Raped by her best friend’s boyfriend — a popular campus athlete and a man she used to count as a friend — Jules’ narrative throughout the first season is as complex and layered as the things she’s feeling. She makes progress in her healing, and she backslides. She fights, and yet she hides. She builds friendships, and she grapples with the fact that some are changed forever. She confronts her rapist, but it takes her most of the season to add him to her list of targets.
And in the show’s seventh episode, Sweet/Vicious flashes back to her assault and the time immediately surrounding it. “We did want to show what it looks like, and how gutting that is — and how it isn’t like you’ve seen before on television, where you’re knocked out in an alley by a stranger, and it’s the middle of the night, and whatever’s been shown before on procedurals and Law & Order,” Robinson said. “We wanted to be realistic about what it looks like, and that was very important to us.”

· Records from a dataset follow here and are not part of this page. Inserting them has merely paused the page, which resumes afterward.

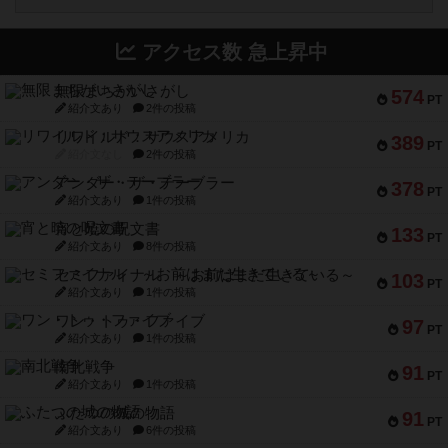
アクセス数 急上昇中
無限まちがいさがし
574
PT
紹介文あり
2件の投稿
リワイルド：サウスアメリカ
389
PT
紹介文なし
2件の投稿
アンダー・ザ・テーブラー
378
PT
紹介文あり
1件の投稿
宵と暁の呪文書
133
PT
紹介文あり
8件の投稿
セミファイナル ～お前はまだ生きている～
103
PT
紹介文あり
1件の投稿
ワン・トゥ・ファイブ
97
PT
紹介文あり
1件の投稿
南北戦争
91
PT
紹介文あり
1件の投稿
ふたつの城の物語
91
PT
紹介文あり
6件の投稿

The show’s writers and producers thought deeply about how to approach the flashback scene, with Robinson writing about the process in a piece for MTV when the episode aired. “I felt the weight of what I wanted to show,” she wrote, “of what I wanted to convey in this 41-page/41-minute episode of television. … How do I write this without it feeling exploitative?”
“It just was, again, ‘What would serve the story? What was appropriate to that particular story?’” Lasher told BuzzFeed News. “Across the board, we never wanted to do anything that felt sensationalized.”
Lasher and Robinson have been constantly aware of the responsibility they’ve assumed by centering a show on an issue so tragic and relevant to daily life. “We have always felt that this was a show that we were making for the survivors,” Lasher said. “And from day one, we’ve really carried that responsibility close to our hearts.”
Sexual assault has never not been timely, but Sweet/Vicious premiered only a week after the election of Donald Trump, a man accused by multiple women of sexual assault and who bragged about grabbing women “by the pussy” without consent. The season’s finale airs on Jan. 24, just a few days after his inauguration. “This country has such a ‘protect our boys’ mentality, and it’s happening with Trump,” Robinson said in an interview with Glamour in November.
“I just want to do everything I can to make sure that this cause is heard, and that survivors are heard,” Robinson told BuzzFeed News, a week and a half before she participated in the Women’s March. “So when I think of all this weight on my shoulders, I’m happy to pile it on if I can bring this story to people.”
CORRECTION
Brock Turner was convicted of sexual assault. An earlier version of this post indicated he was found guilty of rape.